● THE TASK:
Pull out every line with the word "ваших" from the entries below.

● EXERCISE DATA:
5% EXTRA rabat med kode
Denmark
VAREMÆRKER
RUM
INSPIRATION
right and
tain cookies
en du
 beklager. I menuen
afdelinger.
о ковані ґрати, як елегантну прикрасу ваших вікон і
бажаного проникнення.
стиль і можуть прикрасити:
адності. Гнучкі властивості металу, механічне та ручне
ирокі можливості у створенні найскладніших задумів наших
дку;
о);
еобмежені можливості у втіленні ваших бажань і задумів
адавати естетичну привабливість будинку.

...

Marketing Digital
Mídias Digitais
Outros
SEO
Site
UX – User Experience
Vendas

● SOLUTION TO THE PROBLEM:
о ковані ґрати, як елегантну прикрасу ваших вікон і
еобмежені можливості у втіленні ваших бажань і задумів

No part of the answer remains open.